------ Given entries ------

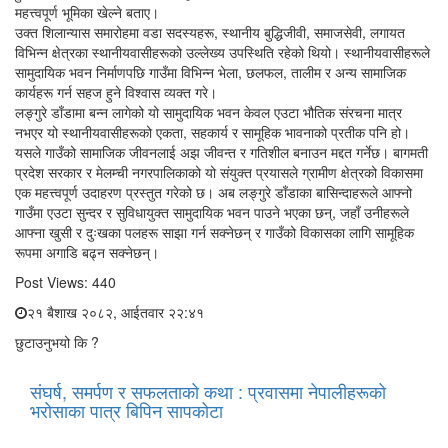
महत्त्वपूर्ण भूमिका खेल्ने बताए।
उक्त शिलान्यास समारोहमा वडा सदस्यहरू, स्थानीय बुद्धिजीवी, समाजसेवी, लगायत
विभिन्न क्षेत्रका स्थानीयवासीहरूको उल्लेख्य उपस्थिति रहेको थियो। स्थानीयवासीहरूले
सामुदायिक भवन निर्माणपछि गाउँमा विभिन्न भेला, छलफल, तालीम र अन्य सामाजिक
कार्यहरू गर्न सहज हुने विश्वास व्यक्त गरे।
लङ्गुरे डाँडामा बन्न लागेको यो सामुदायिक भवन केवल एउटा भौतिक संरचना मात्र
नभएर यो स्थानीयवासीहरूको एकता, सहकार्य र सामूहिक भावनाको प्रतीक पनि हो।
यसले गाउँको सामाजिक जीवनलाई अझ जीवन्त र गतिशील बनाउन मद्दत गर्नेछ। बागमती
प्रदेश सरकार र मेलम्ची नगरपालिकाको यो संयुक्त प्रयासले ग्रामीण क्षेत्रको विकासमा
एक महत्त्वपूर्ण उदाहरण प्रस्तुत गरेको छ। अब लङ्गुरे डाँडाका बासिन्दाहरूले आफ्नो
गाउँमा एउटा सुन्दर र सुविधायुक्त सामुदायिक भवन पाउने भएका छन्, जहाँ उनीहरूले
आफ्ना खुसी र दुःखका पलहरू साझा गर्न सक्नेछन् र गाउँको विकासका लागि सामूहिक
रूपमा अगाडि बढ्न सक्नेछन्।
Post Views:
440
२१ बैशाख २०८२, आईतवार २२:४१
छुटाउनुभयो कि ?
संघर्ष, समर्पण र सफलताको कथा : प्रवासमा नेपालीहरूको
भरोसाका पात्र बिपिन सापकोटा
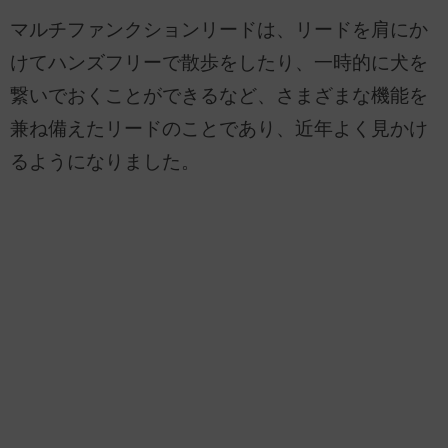
マルチファンクションリードは、リードを肩にか
けてハンズフリーで散歩をしたり、一時的に犬を
繋いでおくことができるなど、さまざまな機能を
兼ね備えたリードのことであり、近年よく見かけ
るようになりました。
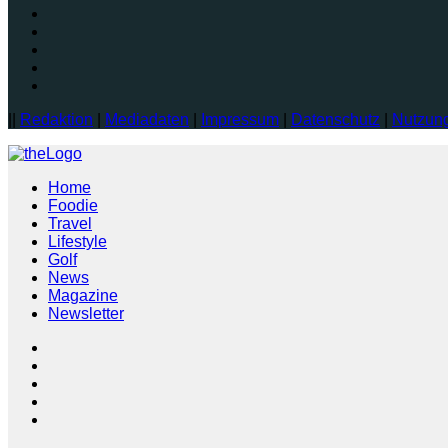
||
Redaktion
|
Mediadaten
|
Impressum
|
Datenschutz
|
Nutzun
Home
Foodie
Travel
Lifestyle
Golf
News
Magazine
Newsletter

------

* Your instructions *
Give back the entries above exactly as they stand. Leave the images out.

* Solution to this task *
महत्त्वपूर्ण भूमिका खेल्ने बताए।
उक्त शिलान्यास समारोहमा वडा सदस्यहरू, स्थानीय बुद्धिजीवी, समाजसेवी, लगायत
विभिन्न क्षेत्रका स्थानीयवासीहरूको उल्लेख्य उपस्थिति रहेको थियो। स्थानीयवासीहरूले
सामुदायिक भवन निर्माणपछि गाउँमा विभिन्न भेला, छलफल, तालीम र अन्य सामाजिक
कार्यहरू गर्न सहज हुने विश्वास व्यक्त गरे।
लङ्गुरे डाँडामा बन्न लागेको यो सामुदायिक भवन केवल एउटा भौतिक संरचना मात्र
नभएर यो स्थानीयवासीहरूको एकता, सहकार्य र सामूहिक भावनाको प्रतीक पनि हो।
यसले गाउँको सामाजिक जीवनलाई अझ जीवन्त र गतिशील बनाउन मद्दत गर्नेछ। बागमती
प्रदेश सरकार र मेलम्ची नगरपालिकाको यो संयुक्त प्रयासले ग्रामीण क्षेत्रको विकासमा
एक महत्त्वपूर्ण उदाहरण प्रस्तुत गरेको छ। अब लङ्गुरे डाँडाका बासिन्दाहरूले आफ्नो
गाउँमा एउटा सुन्दर र सुविधायुक्त सामुदायिक भवन पाउने भएका छन्, जहाँ उनीहरूले
आफ्ना खुसी र दुःखका पलहरू साझा गर्न सक्नेछन् र गाउँको विकासका लागि सामूहिक
रूपमा अगाडि बढ्न सक्नेछन्।
Post Views:
440
२१ बैशाख २०८२, आईतवार २२:४१
छुटाउनुभयो कि ?
संघर्ष, समर्पण र सफलताको कथा : प्रवासमा नेपालीहरूको
भरोसाका पात्र बिपिन सापकोटा
マルチファンクションリードは、リードを肩にか
けてハンズフリーで散歩をしたり、一時的に犬を
繋いでおくことができるなど、さまざまな機能を
兼ね備えたリードのことであり、近年よく見かけ
るようになりました。
||
Redaktion
|
Mediadaten
|
Impressum
|
Datenschutz
|
Nutzun
Home
Foodie
Travel
Lifestyle
Golf
News
Magazine
Newsletter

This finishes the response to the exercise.